"The good old Prayer Book alone"

From The Ecclesiastical Review, Volume 65, July-December, 1921:

THE importance and the value of a good prayer book can scarcely be overestimated. The average Catholic has no opportunity and no inclination for much mental prayer. Nor is he able to concentrate his mind for any considerable length of time on any given subject of meditation. He must find his beliefs and his aspirations expressed in the printed word, in terms that appeal to his intellect and to his heart. Besides, at divine service, the language of the Church is incomprehensible to him. Hence he cannot take part in the ceremonies as fully as was the case in former centuries. A good prayer book is required as an interpreter and a guide. And it affords the easiest means of familiarizing the faithful with the essentials of the devotional life: Holy Mass, Holy Communion, Confession, the other Sacraments, and the various practices in general use in the Church ...

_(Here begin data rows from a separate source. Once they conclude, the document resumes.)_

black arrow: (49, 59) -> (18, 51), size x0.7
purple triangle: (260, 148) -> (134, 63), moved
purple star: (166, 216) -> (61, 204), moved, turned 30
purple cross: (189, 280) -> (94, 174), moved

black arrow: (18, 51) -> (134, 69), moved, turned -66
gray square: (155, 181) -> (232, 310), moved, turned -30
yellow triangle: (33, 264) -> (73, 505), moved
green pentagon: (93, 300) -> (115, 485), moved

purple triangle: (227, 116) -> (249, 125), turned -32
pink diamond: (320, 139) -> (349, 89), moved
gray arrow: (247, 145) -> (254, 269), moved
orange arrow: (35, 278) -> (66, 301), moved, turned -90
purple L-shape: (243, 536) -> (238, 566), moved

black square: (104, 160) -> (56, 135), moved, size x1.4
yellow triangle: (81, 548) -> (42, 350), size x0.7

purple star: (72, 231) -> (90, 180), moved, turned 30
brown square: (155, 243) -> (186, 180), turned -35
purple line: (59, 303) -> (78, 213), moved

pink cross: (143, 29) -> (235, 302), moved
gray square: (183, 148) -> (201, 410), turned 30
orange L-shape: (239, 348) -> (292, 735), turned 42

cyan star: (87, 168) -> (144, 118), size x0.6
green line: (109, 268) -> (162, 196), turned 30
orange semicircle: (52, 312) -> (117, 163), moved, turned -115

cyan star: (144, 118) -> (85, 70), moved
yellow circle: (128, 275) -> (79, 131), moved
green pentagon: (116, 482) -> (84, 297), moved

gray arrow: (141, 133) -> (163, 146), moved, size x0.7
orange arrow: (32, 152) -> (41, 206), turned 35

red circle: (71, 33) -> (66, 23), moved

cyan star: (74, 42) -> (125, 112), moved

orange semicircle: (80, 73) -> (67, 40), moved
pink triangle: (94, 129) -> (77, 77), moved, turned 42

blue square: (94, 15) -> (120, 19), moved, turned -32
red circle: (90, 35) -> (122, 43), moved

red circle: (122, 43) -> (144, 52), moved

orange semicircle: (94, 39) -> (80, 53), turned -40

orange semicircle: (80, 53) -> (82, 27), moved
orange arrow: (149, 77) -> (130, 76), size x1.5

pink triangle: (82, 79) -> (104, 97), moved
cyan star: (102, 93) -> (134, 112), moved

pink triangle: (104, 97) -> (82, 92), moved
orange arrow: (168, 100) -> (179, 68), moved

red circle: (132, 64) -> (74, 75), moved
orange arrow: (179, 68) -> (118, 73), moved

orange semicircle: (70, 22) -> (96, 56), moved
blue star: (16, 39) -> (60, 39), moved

The Third Council of Baltimore saw the need and tried to supply it. However much the Manual of Prayers may appeal to converts, it is not the prayer book Catholics generally use. There is about it a certain formalism that repels; it has an abundance of Latin texts that are irrelevant for the average Catholic; a long collection of hymns that, however beautiful, belong more properly in a hymnal. It never attained to that popularity which the English Book of Common Prayer enjoyed for centuries, and enjoys to-day. "I value the Prayer Book as you cannot do," says one of the Anglican characters in Newman's Loss and Gain (Ch. VIII), "for I have known what it is to one in affliction. May it be long before you know it in a similar way; but if affliction comes on you depend on it, all these new fashions and fancies will vanish from you like the wind, and the good old Prayer Book alone will stand you in any stead."

The reasons for this extraordinary popularity are various. The Book of Common Prayer embodies a national creed and a national form of worship. It symbolizes, however vaguely for the present generation, the spirit of revolt that alone justifies the existence of the Anglican Church as a separate communion. Having been in use for many generations, it has thereby acquired a setimental [sic] value that is one of its greatest assets. Lastly, to Cranmer who compiled it, must be conceded "a splendid command of the English language and an instinctive sense of what would suit average English minds. His genius for devotional composition in English is universally recognized even by those who have least sympathy with his character and career." To the average Anglican the Book of Common Prayer is as much of an unconscious masterpiece as are Shakespeare's works. It is part and parcel of the nation's life, and as such is often used even by Nonconformists.

Whether any prayer book we may produce will ever attain the popularity of its Anglican counterpart, is problematical. That we need it, however, is beyond question. A certain uniformity is very desirable, specially for public devotions. The prayers used in the church on those occasions should be within the reach of all, familiar to all and the same for all.